With remote work becoming increasingly more available, employees may be scattered physically. With reopened coffee shops and cafés, and business trips back on, your employees may find themselves working from various locations. With the right integrated technology solutions, it makes a difference in productivity and efficiency when your employees can work from anywhere.
But there are risks your employees need to know about when considering using a public Wi-Fi network.
What are the risks of using Public Wi-Fi?
Generally, whenever possible employees should avoid connecting business devices to public Wi-Fi networks. Here’s why:
- Public Wi-Fi networks often do not have passwords and can be easily hacked
- Hackers can set up lookalike public Wi-Fi
- The lookalike Wi-Fi can read all the information your computer sends through it, including keystrokes and banking information
- In public places, it is physically easier for someone to watch and record activity to steal
Once the hackers have information on key employees and have identified a vulnerability, they begin the hack such as sending an email that installs malware or using a password cracking tool to lock you out.
What can I do to avoid the risks of Public Wi-Fi?
- Encourage your employees to save any documents to their desktop to work offline when out of the office or home office
- Remind them to save online banking and other sensitive online activities for when they’re on a secure, trusted network
- Consider connecting to a password-protected Mi-Fi device or personal hotspot instead. These are not foolproof devices and may be vulnerable to attack as well, but they are more secure options than public networks.

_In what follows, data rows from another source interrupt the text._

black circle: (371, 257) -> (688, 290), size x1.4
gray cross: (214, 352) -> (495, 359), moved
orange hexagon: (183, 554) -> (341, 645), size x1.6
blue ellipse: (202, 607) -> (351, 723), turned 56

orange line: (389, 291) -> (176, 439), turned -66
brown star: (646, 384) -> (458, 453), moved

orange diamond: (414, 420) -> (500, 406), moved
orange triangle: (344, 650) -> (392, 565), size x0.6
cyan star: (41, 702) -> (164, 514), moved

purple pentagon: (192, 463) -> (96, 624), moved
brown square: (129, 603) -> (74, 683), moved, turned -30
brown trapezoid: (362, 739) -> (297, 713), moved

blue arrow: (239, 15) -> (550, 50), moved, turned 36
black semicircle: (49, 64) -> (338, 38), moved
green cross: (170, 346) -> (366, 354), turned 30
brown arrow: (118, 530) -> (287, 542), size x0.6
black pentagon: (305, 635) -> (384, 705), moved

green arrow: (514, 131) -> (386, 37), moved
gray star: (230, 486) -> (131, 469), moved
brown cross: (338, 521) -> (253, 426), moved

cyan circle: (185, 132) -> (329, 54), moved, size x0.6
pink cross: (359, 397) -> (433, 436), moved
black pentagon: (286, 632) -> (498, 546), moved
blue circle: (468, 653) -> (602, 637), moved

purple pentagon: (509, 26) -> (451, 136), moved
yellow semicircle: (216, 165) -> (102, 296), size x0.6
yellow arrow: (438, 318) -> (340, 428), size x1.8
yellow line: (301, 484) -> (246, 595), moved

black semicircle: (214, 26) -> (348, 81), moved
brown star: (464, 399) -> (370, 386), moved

- Finally, in addition to avoiding public Wi-Fi networks, employees should also avoid public computers. These are easily compromised by hackers.
Return to Safety
It is important that you, as a business leader, and your employees know these and other cybersecurity basic tips to avoid a potential attack. When traveling or on the go, be sure your employees are thinking twice about using a public Wi-Fi network and staying alert to how easily potential attacks can happen. When asked if public Wi-Fi and computers are okay to use, we at Thriveon shout a big “Nay!”